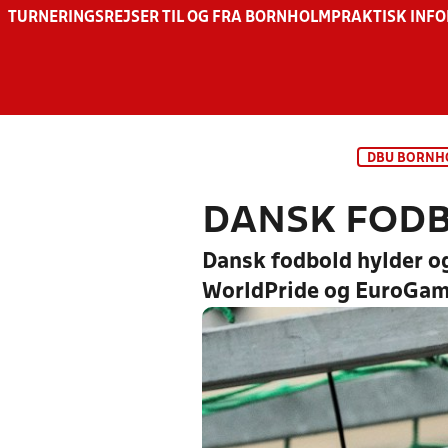
TURNERINGSREJSER TIL OG FRA BORNHOLM
PRAKTISK INF
DBU BORNH
DANSK FOD
Dansk fodbold hylder o
WorldPride og EuroGam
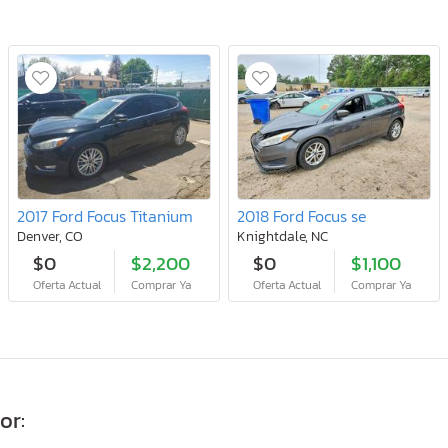
2017 Ford Focus Titanium
2018 Ford Focus se
Denver, CO
Knightdale, NC
$0
$2,200
$0
$1,100
Oferta Actual
Comprar Ya
Oferta Actual
Comprar Ya
or:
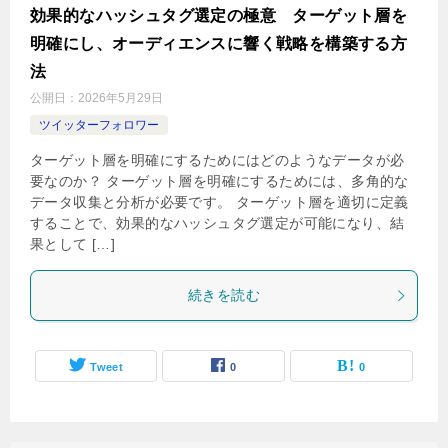
効果的なハッシュタグ選定の極意 ターゲット層を
明確にし、オーディエンスに響く戦略を構築する方
法
公開日：
2026年5月29日
ツイッターフォロワー
ターゲット層を明確にするためにはどのようなデータが必
要なのか？ ターゲット層を明確にするためには、多角的な
データ収集と分析が必要です。 ターゲット層を適切に定義
することで、効果的なハッシュタグ選定が可能になり、結
果として […]
続きを読む
Tweet
0
0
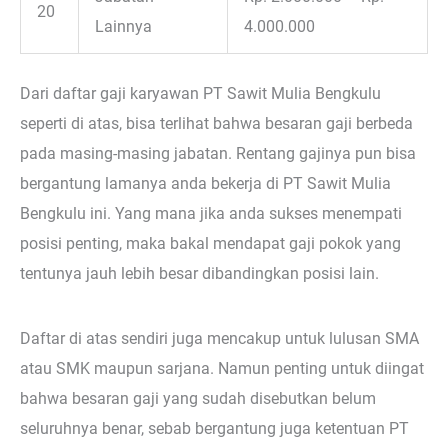
20
Lainnya
4.000.000
Dari daftar gaji karyawan PT Sawit Mulia Bengkulu
seperti di atas, bisa terlihat bahwa besaran gaji berbeda
pada masing-masing jabatan. Rentang gajinya pun bisa
bergantung lamanya anda bekerja di PT Sawit Mulia
Bengkulu ini. Yang mana jika anda sukses menempati
posisi penting, maka bakal mendapat gaji pokok yang
tentunya jauh lebih besar dibandingkan posisi lain.
Daftar di atas sendiri juga mencakup untuk lulusan SMA
atau SMK maupun sarjana. Namun penting untuk diingat
bahwa besaran gaji yang sudah disebutkan belum
seluruhnya benar, sebab bergantung juga ketentuan PT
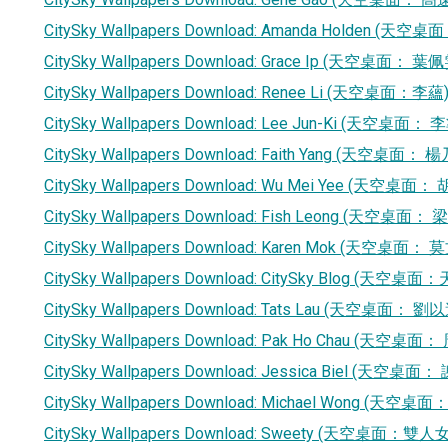
CitySky Wallpapers Download: Amanda Holden (天
CitySky Wallpapers Download: Grace Ip (天空桌面： 葉佩
CitySky Wallpapers Download: Renee Li (天空桌面：李蘊
CitySky Wallpapers Download: Lee Jun-Ki (天空桌面：
CitySky Wallpapers Download: Faith Yang (天空桌面： 
CitySky Wallpapers Download: Wu Mei Yee (天空桌面：
CitySky Wallpapers Download: Fish Leong (天空桌面：
CitySky Wallpapers Download: Karen Mok (天空桌面： 
CitySky Wallpapers Download: CitySky Blog (天空桌
CitySky Wallpapers Download: Tats Lau (天空桌面： 劉
CitySky Wallpapers Download: Pak Ho Chau (天空桌面
CitySky Wallpapers Download: Jessica Biel (天空桌
CitySky Wallpapers Download: Michael Wong (天空桌
CitySky Wallpapers Download: Sweety (天空桌面：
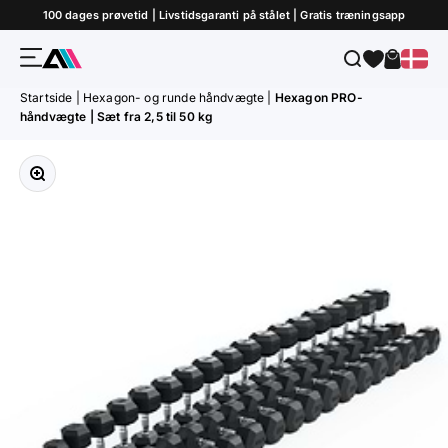
Gå til indhold
100 dages prøvetid | Livstidsgaranti på stålet | Gratis træningsapp
Menu
Søg
Indkøbs
ATLETICA
Startside
|
Hexagon- og runde håndvægte
|
Hexagon PRO-
håndvægte | Sæt fra 2,5 til 50 kg
Forstør billedet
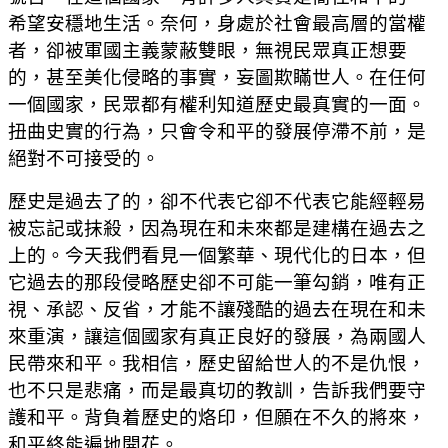
希望安穩地生活。奈何，身處於社會最高層的當權
者，卻被軍國主義蒙蔽雙眼，無視民眾真正想要
的，甚至美化侵略的事實，妄圖欺瞞世人。在任何
一個國家，民眾都有權利知道歷史最真實的一面。
扭曲史實的行為，只會令和平的發展停滯不前，是
絕對不可接受的。
歷史是過去了的，卻不代表它卻不代表它能經輕易
被忘記或抹殺，因為現在和未來都是建構在過去之
上的。今天我們看見一個繁華、現代化的日本，但
它過去的那段侵略歷史卻不可能一筆勾銷，唯有正
視、承認、反省，才能不讓殘酷的過去在現在和未
來重演，讓這個國家有真正良好的發展，為兩國人
民帶來和平。我相信，歷史留給世人的不是仇恨，
也不只是悲痛，而是最真切的教訓，告訴我們要守
護和平。背負着歷史的烙印，但願在不久的將來，
和平終能遍地開花。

|---|

#### Your goal:
Gather, from the listing above, every line carrying the word "bahwa".

#### Completed exercise:
seperti di atas, bisa terlihat bahwa besaran gaji berbeda
bahwa besaran gaji yang sudah disebutkan belum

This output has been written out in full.